􀀗 We update our proprietary Asian
earnings database
􀀗 Analysis includes country and sector
breakdowns, DuPont models, and P&L,
balance sheet and cash flow analysis
􀀗 Although last year was difficult, with
EPS falling 31%, ROE bottomed at 12.5%
– higher than in ’98 or ’01 and above COE
We have updated our MSCI Asia ex-Japan universe earnings
database for the period 1993-2008. This report includes detailed
analyses of aggregate earnings, plus country and sector
breakdowns. We use a DuPont framework to decompose ROE,
and we provide tables and charts of key ratios for 10 Asian
markets and nine sectors.
Key trends
􀀗 ROE fell to 12.5% in 2008 from 17.8% in 2007. But that
is higher than in previous recession years (6.3% in 1998
and 9.1% in 2001).

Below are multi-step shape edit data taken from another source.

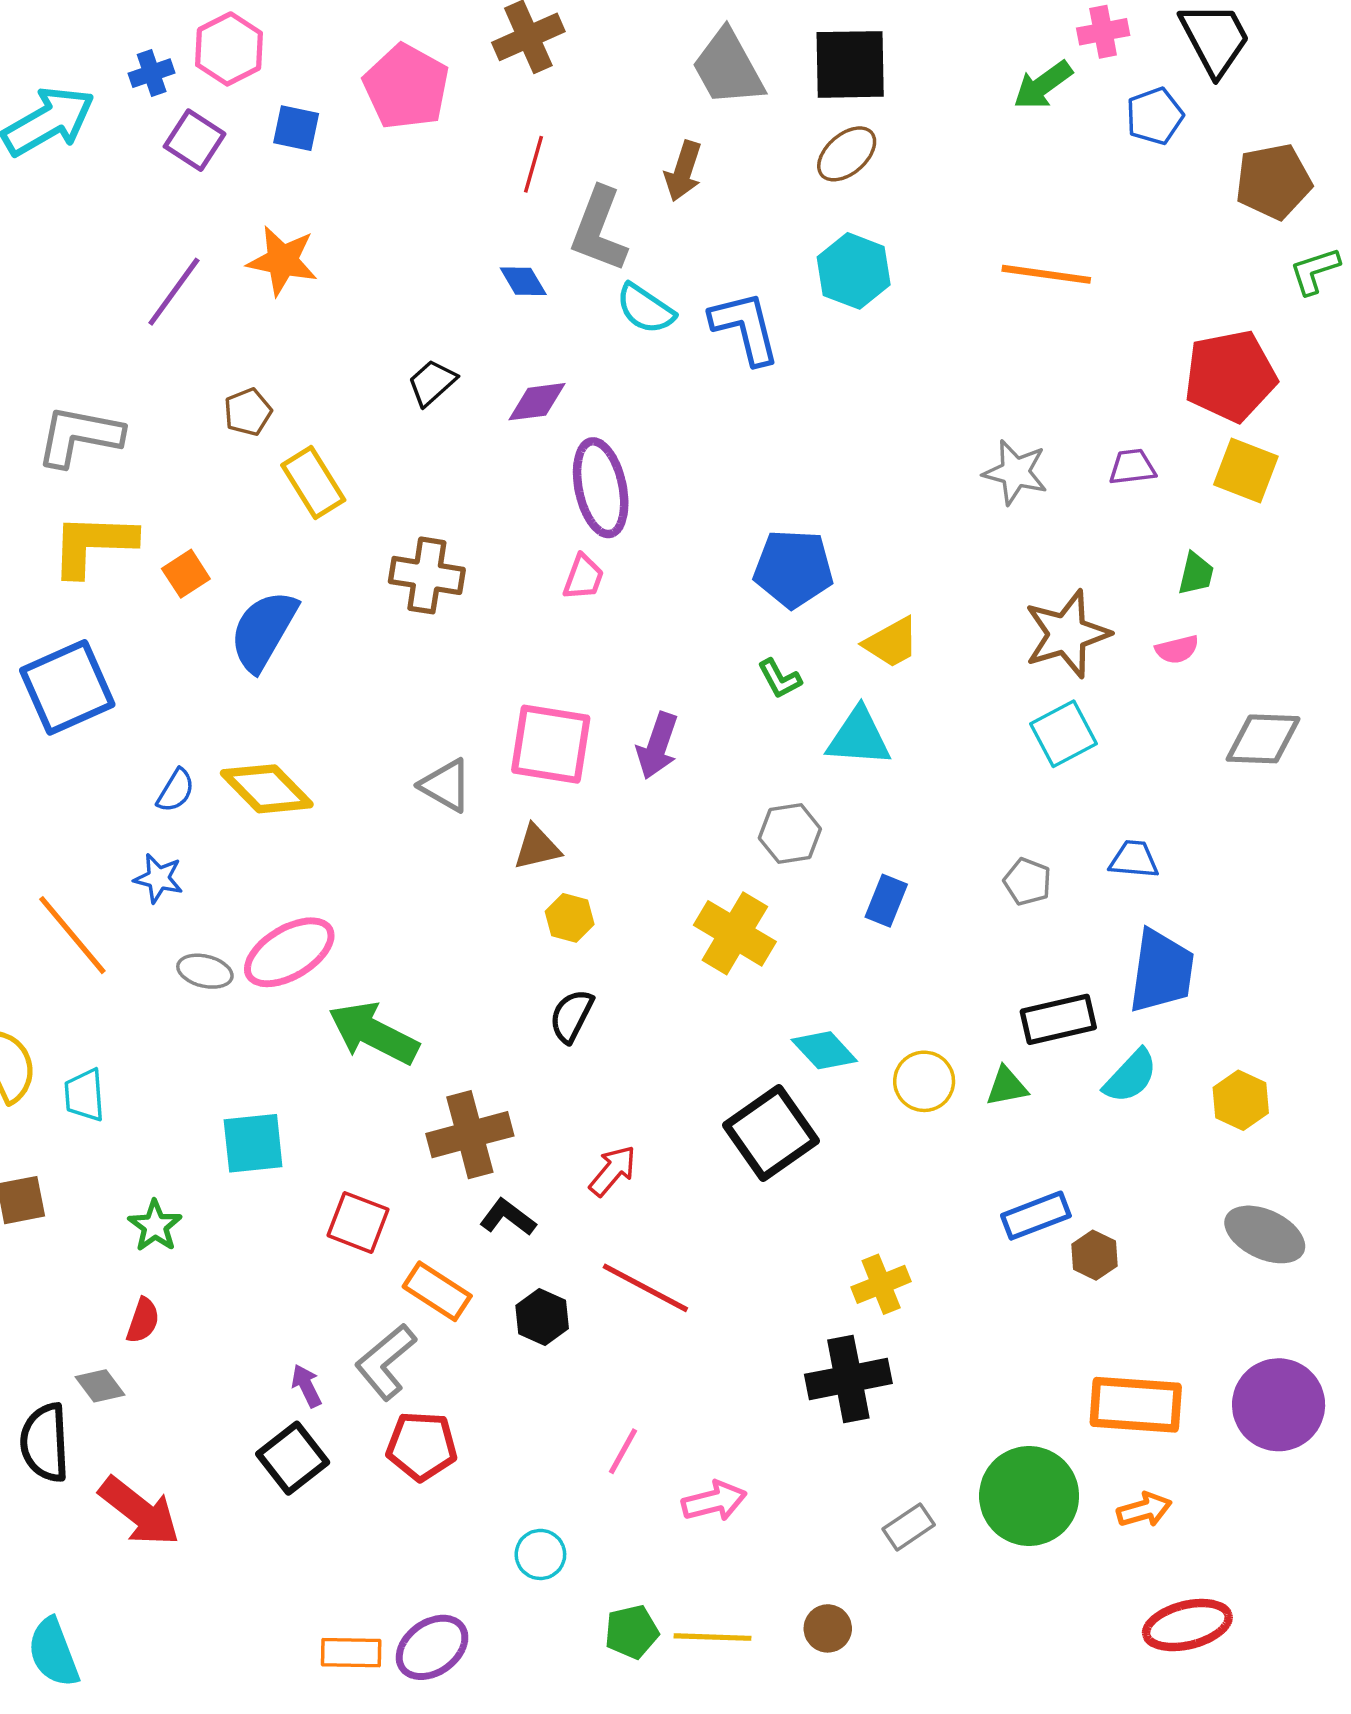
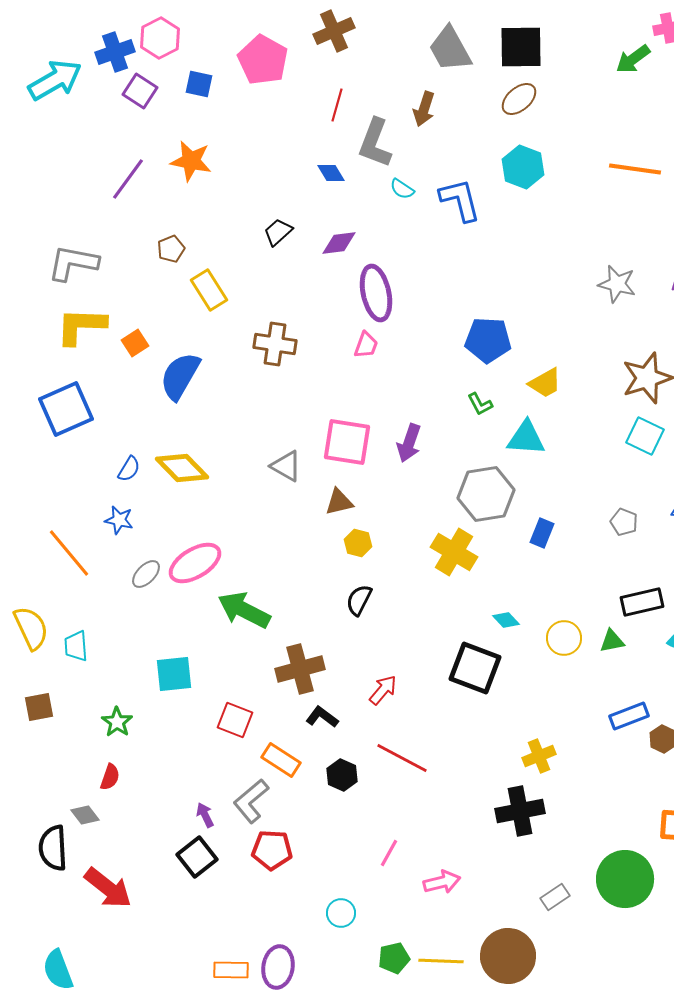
blue cross: (152, 73) -> (115, 52), size x1.5
cyan semicircle: (645, 309) -> (402, 189), size x0.7
cyan square: (1063, 734) -> (645, 436), turned -36
gray hexagon: (790, 834) -> (486, 494), size x1.6
gray ellipse: (205, 971) -> (146, 574), turned -60
cyan diamond: (824, 1050) -> (506, 620), size x0.7
black square: (771, 1133) -> (475, 668), turned -34
brown circle: (828, 1628) -> (508, 956), size x2.0
purple ellipse: (432, 1647) -> (278, 967), turned -45

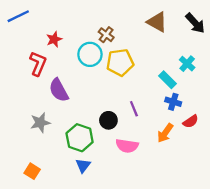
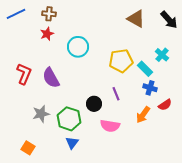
brown cross: (106, 35) -> (49, 14), moved, turned -32
yellow pentagon: (120, 62) -> (121, 61), moved
red L-shape: (38, 64) -> (24, 74), moved
gray star: (40, 123) -> (41, 114), moved

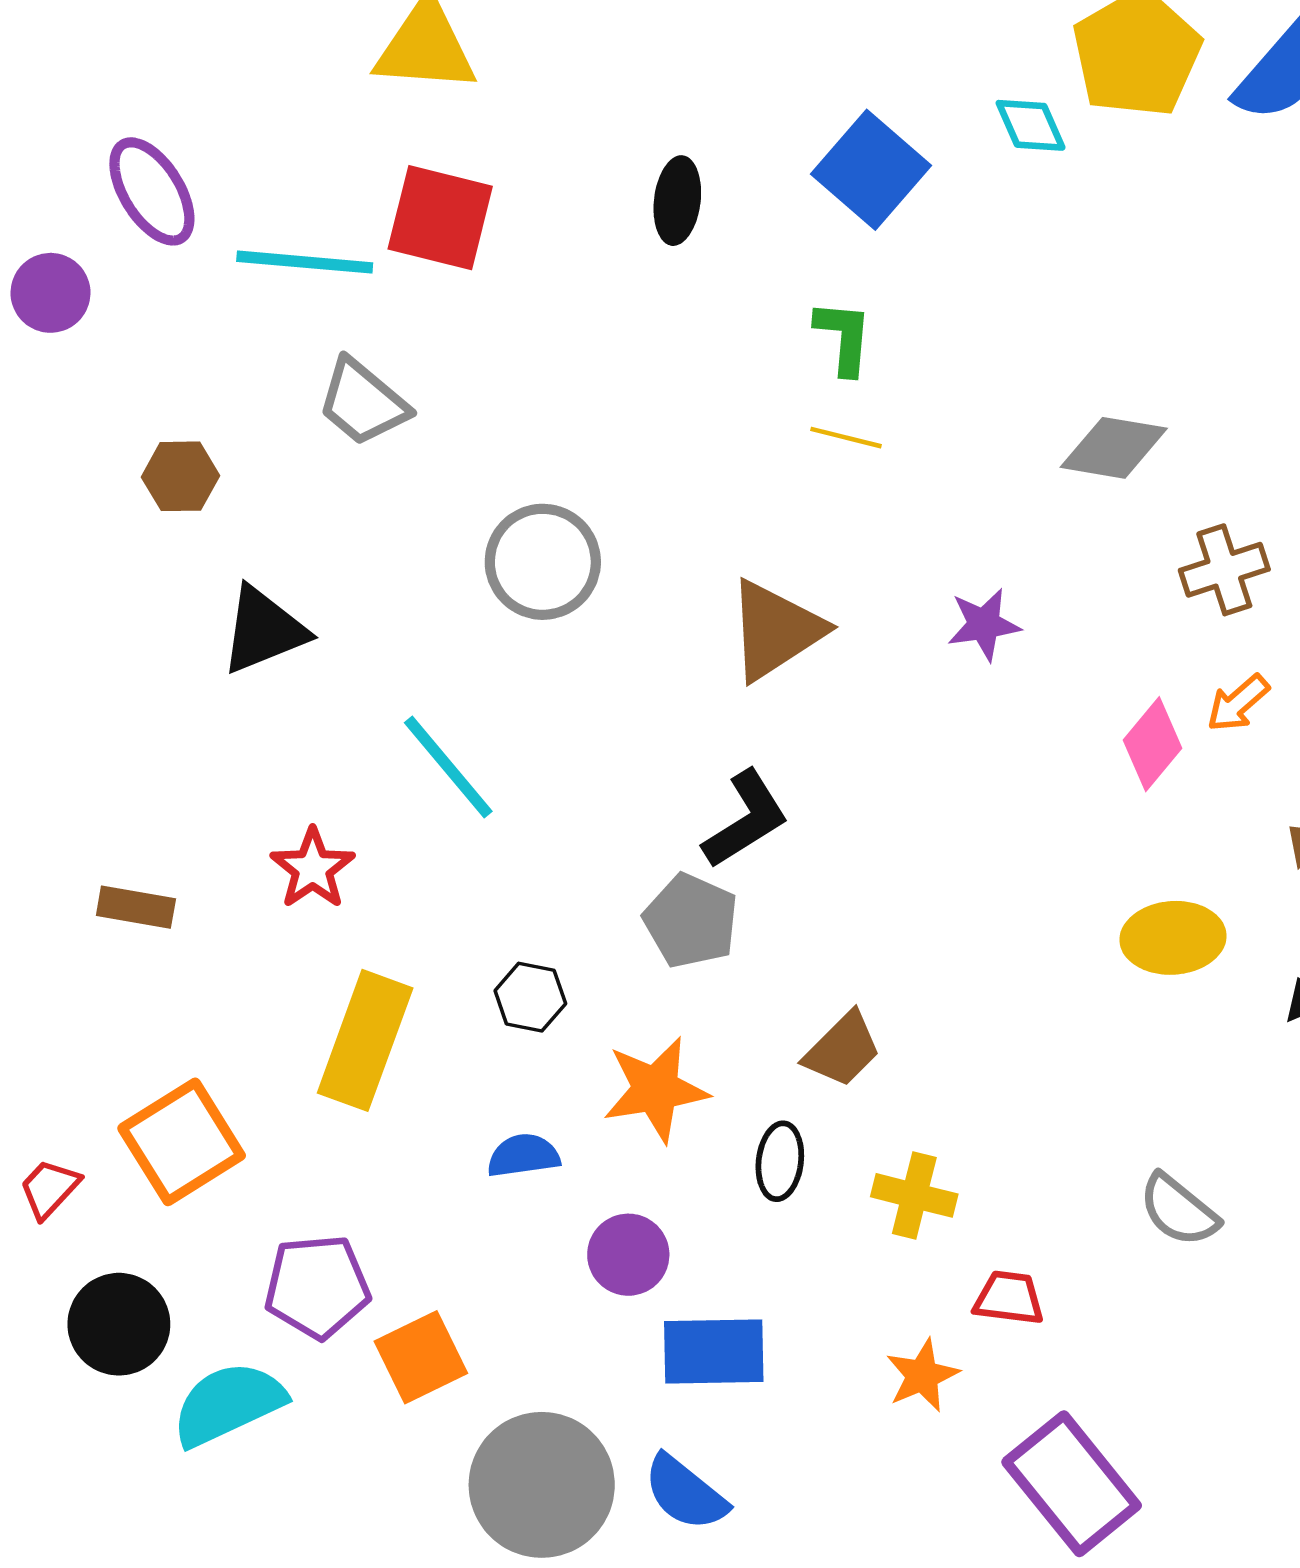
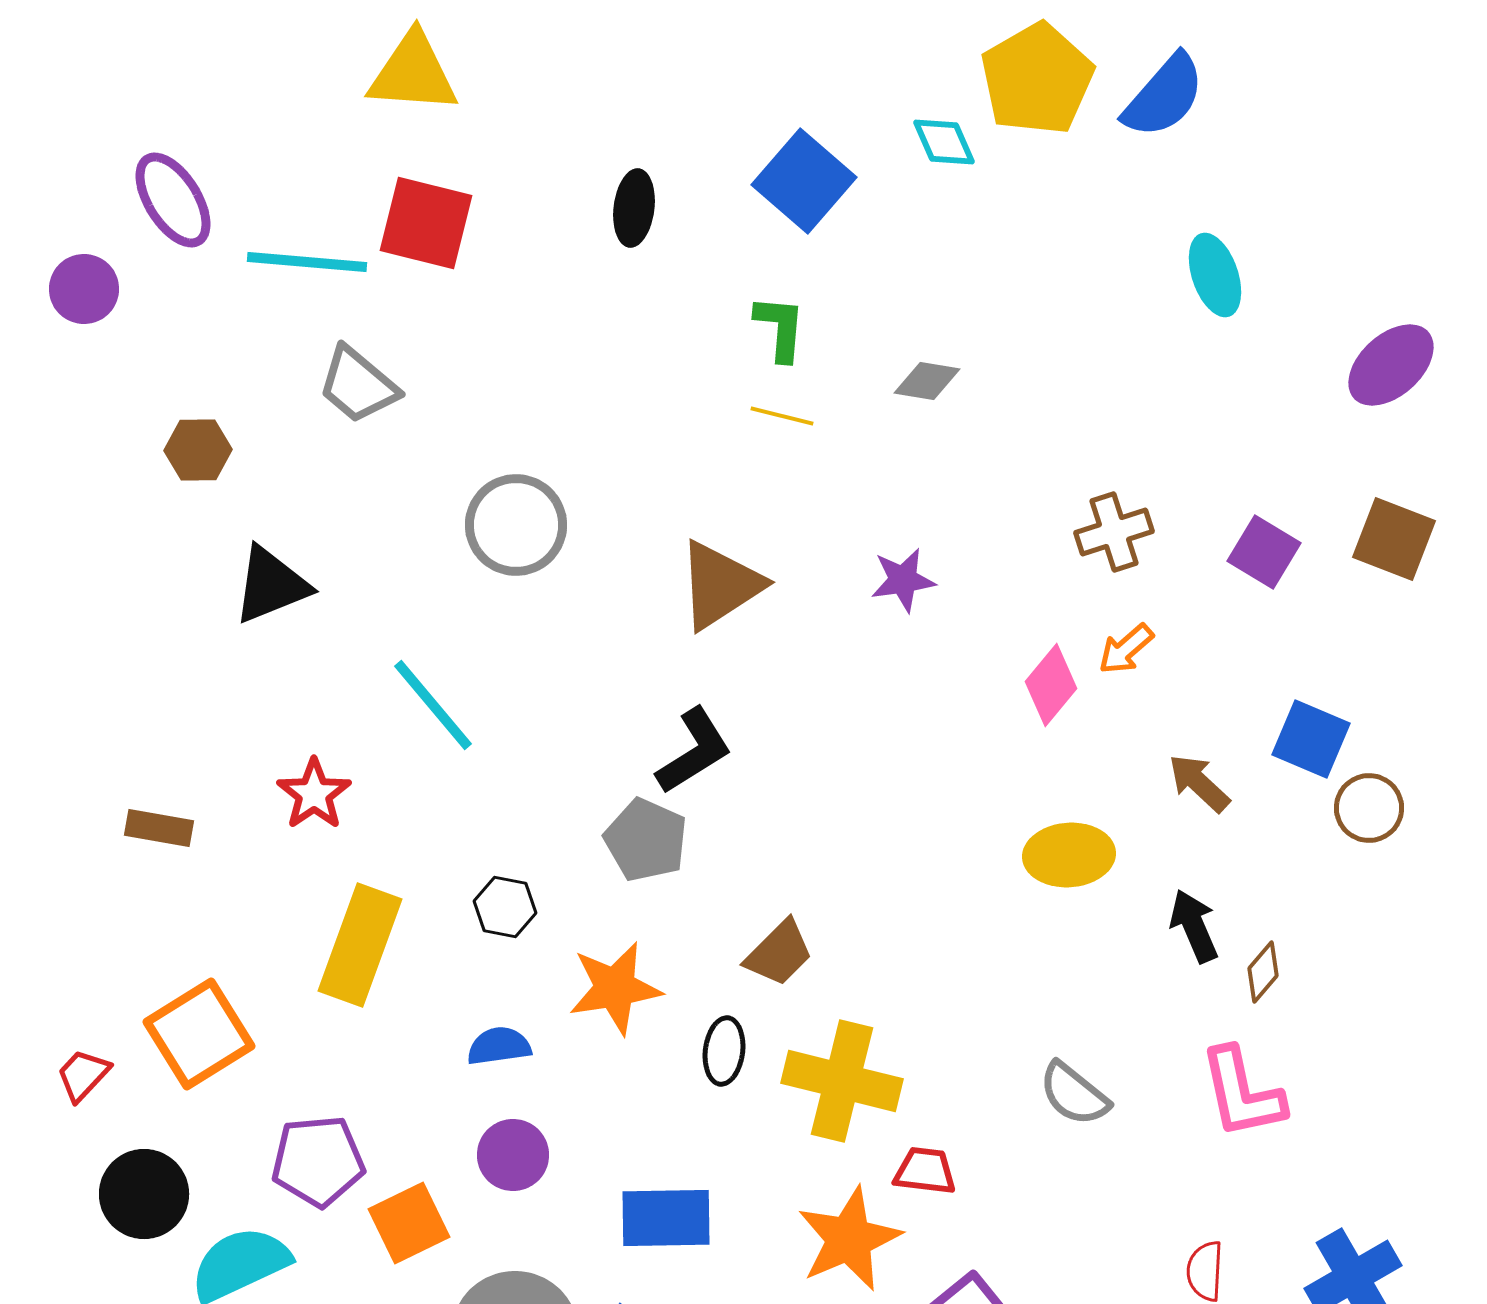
gray diamond: (1114, 448) -> (927, 381), moved, size x0.7
yellow cross: (914, 1195) -> (842, 1081), size x1.6
purple circle: (628, 1255) -> (513, 1155), moved
orange star: (922, 1375) -> (849, 1239), size x1.6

This suggests the fall in ROE in
2008 is cyclical rather than structural.
􀀗 Indonesia produced the highest ROE last year, at 31%.
Indonesia’s ROE has been consistently above 25% since
2000. The lowest ROEs were in Taiwan and Korea:
7.0% and 7.9% respectively. These were the only
markets in which ROE was lower than COE; but, in
both, ROE was higher than the 1998 and 2001 lows.
􀀗 Telecoms was the best sector last year in terms of
ROE/COE ratio. ROE was 17.4%, up from 17.0% in
2007; it has ranged in a tight band between 16% and
20% since 1999. We estimate COE for the sector at
7.7%. Three sectors – industrials, IT, and utilities – had
ROEs lower than COE.
􀀗 Gearing increased sharply last year. Net debt rose 48%
y-o-y. Net debt to equity rose to 35% (from 25% in
2007), the highest gearing level since 2002. The 21%
rise in interest expenses brought the interest coverage
ratio (EBITDA/interest expense) down to 10.7x.